> > > > By micro, I mean something appx 1/4 the size of the HPLX
> > > > keyboards, and wrist mounted. This would be the size of an
> >
> > The only thing that springs to mind, is the "credit card"
> > organizers
>
> I've stared at these a long moment at the counter at Radio Shack too
> and
> thought, these would make nice tiny keyboards, but you lose me
> further down..
Where did I lose you? I'd be more than happy to explain.
> > The matrix does not require discrete *buttons,* but only contact
> > between 2 conductors. :-)
>
> yep, get that. :)
OK...so far so good.
> > Casing -- we're talking custom work.
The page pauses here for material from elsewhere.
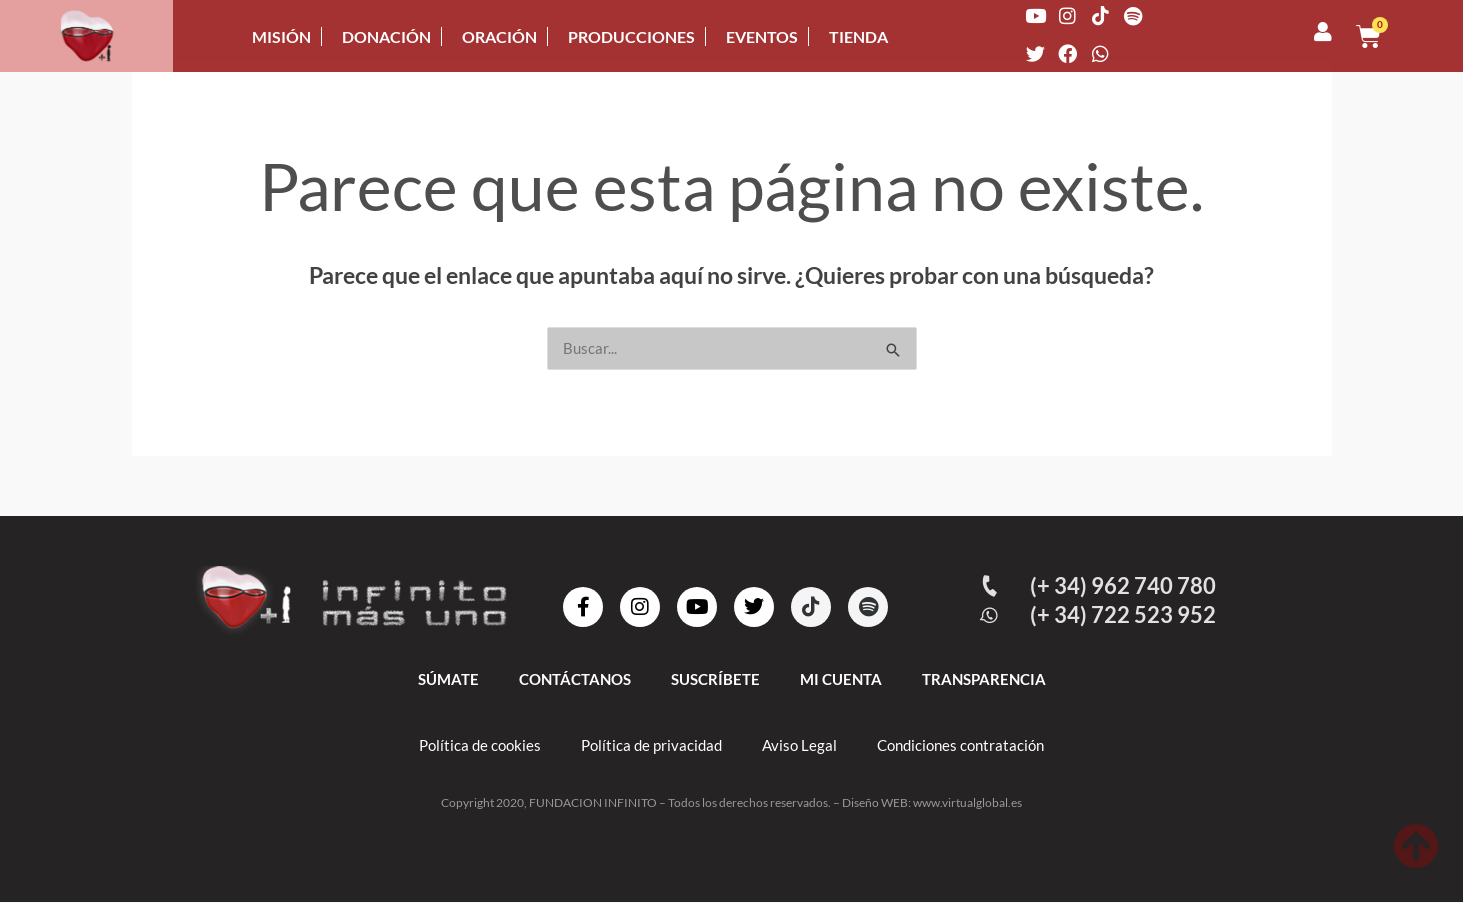 This screenshot has height=903, width=1463. I want to click on [(+ 34) 722 523 952], so click(991, 616).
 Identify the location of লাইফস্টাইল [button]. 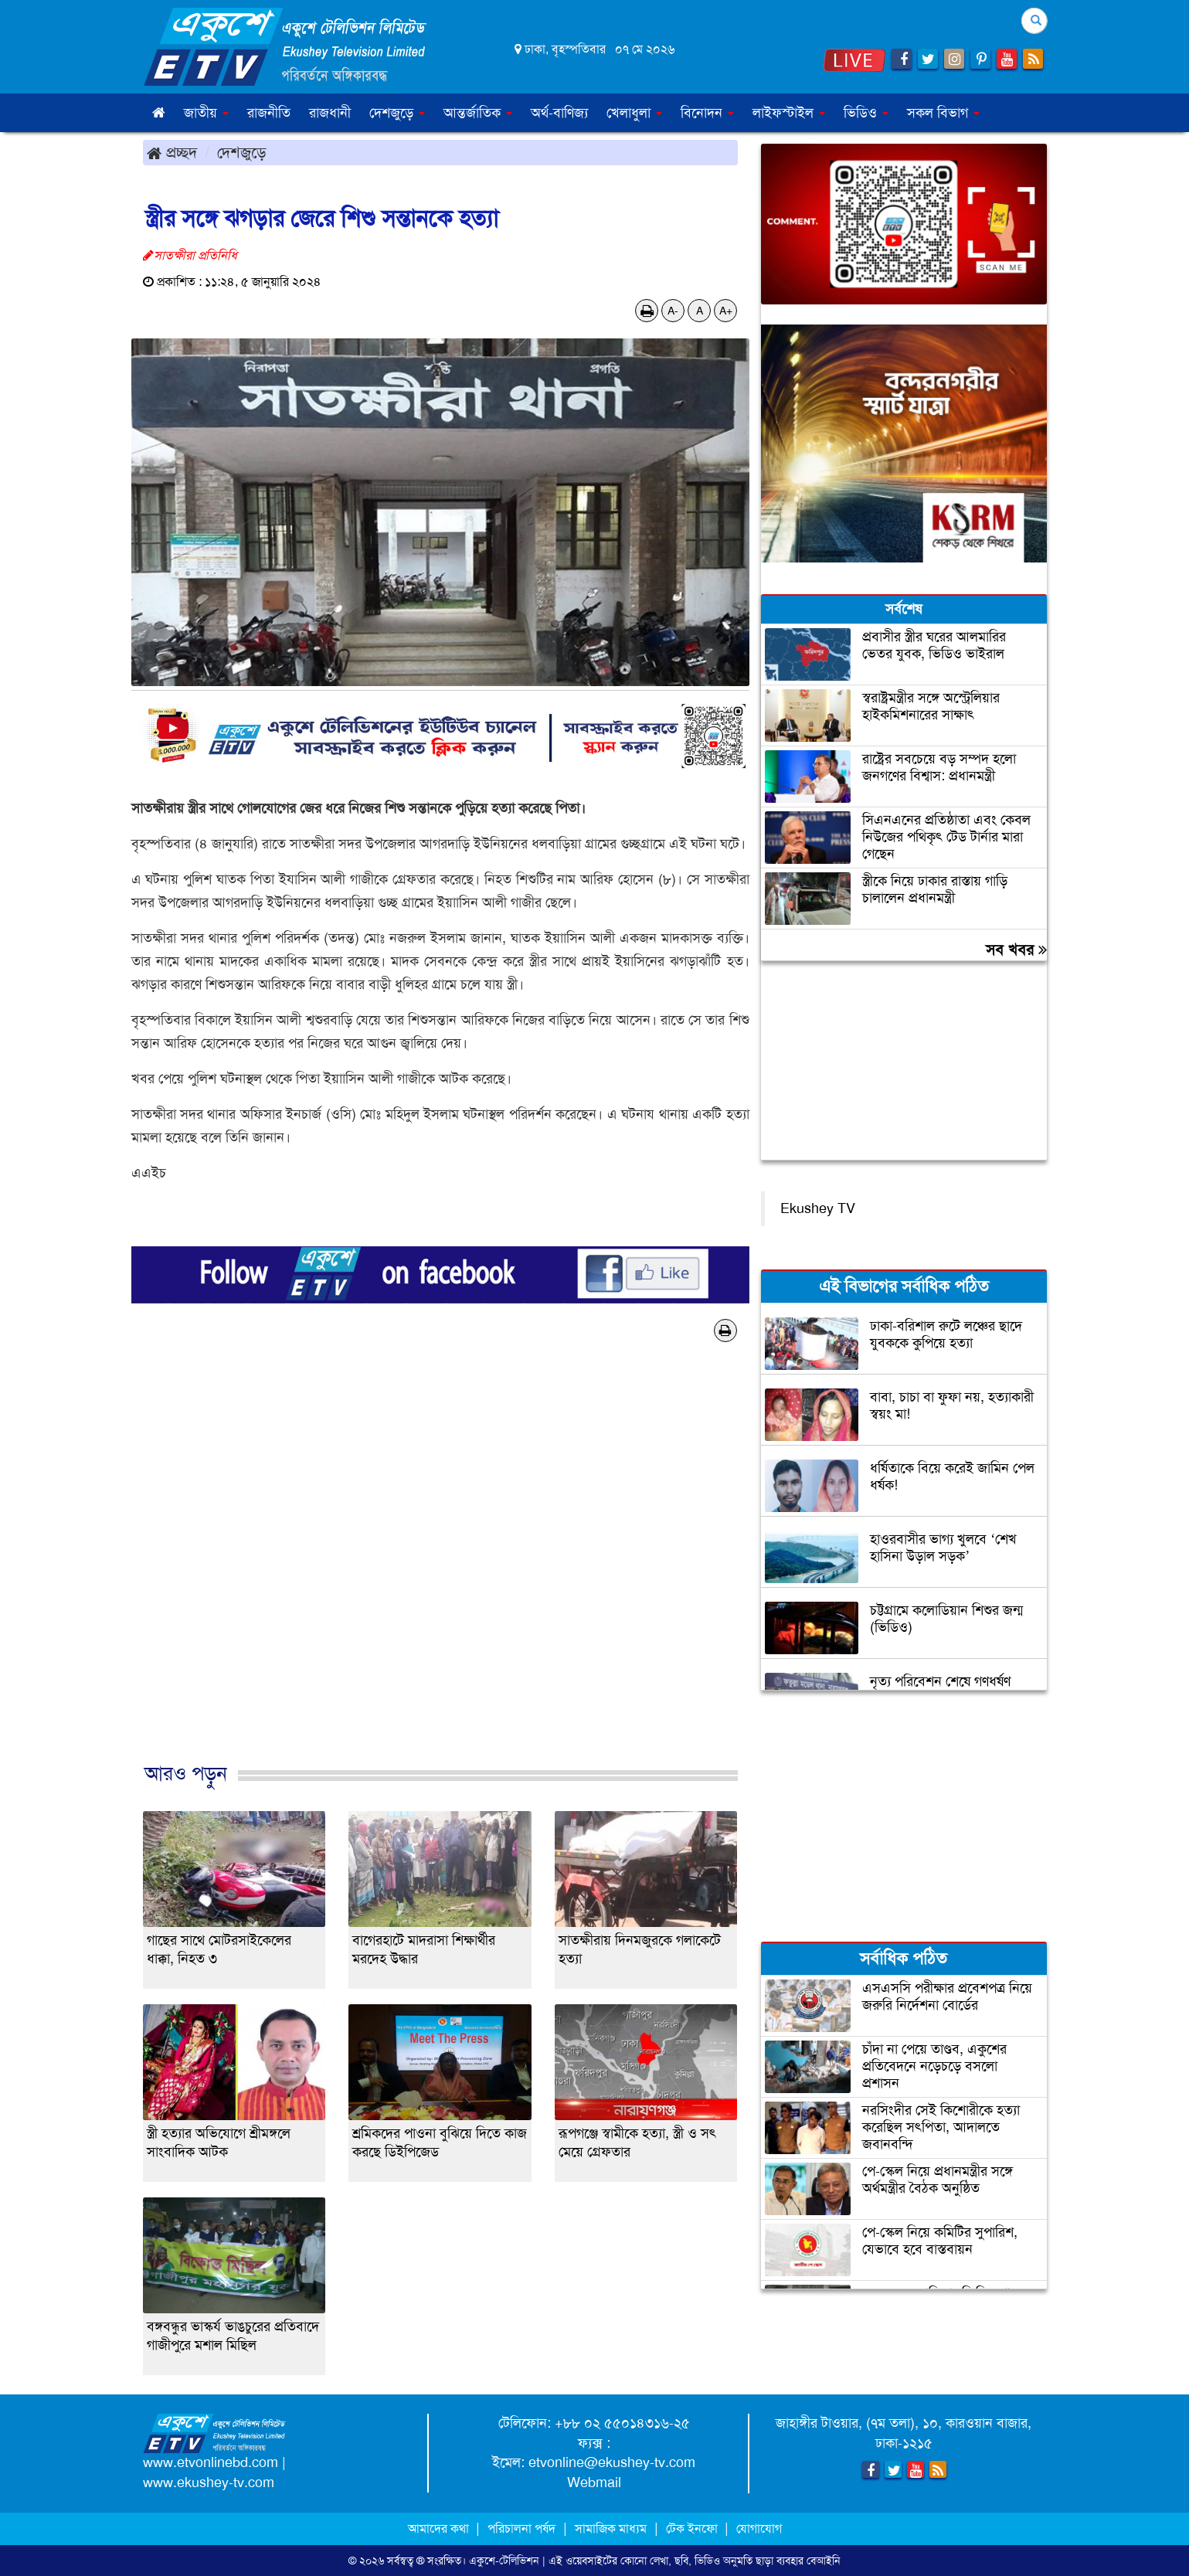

You could always hack the
>
> well the organizer has a small grid of buttons and probably a thin
> contact
> board underneath that could easilly be slapped onto something more
The "contact board" on my organizer is the matrix itself -- a series
of conductors with a "gap" that's bridged by the conductive rubber
pad on the bottom of each key.
The matrix is the part that would need to be replaced / reengineered
by us. The "SIMM" stick is the controller board -- the newer keyboards
have such a tiny controller board that it resembles a standard SIMM.
My suggestion was not to interface the organizer to the keyboard port,
but to replace the innards with PS/2 hardware and convert it *into* a
PS/2 keyboard.
> Okay, now you lost me. What SIMM stick are you talking about here? I
There is a controller board within all standard PS/2 keyboards.
Attached to this is a conductive matrix of the type mentioned above.
The controller board in a modern keyboard is tiny and resembles
a SIMM.
> Even if there was it probably doesn't encode things into a nice
> serial
> steam or ps/2 encoded stream. But maybe it does. Have you tried
> this?
PS/2 keyboard specs indicate a serial data stream as its output,
and this should be simple enough to "broadcast" to a receiver.
Have I tried it? No... But the wireless keyboards work this way.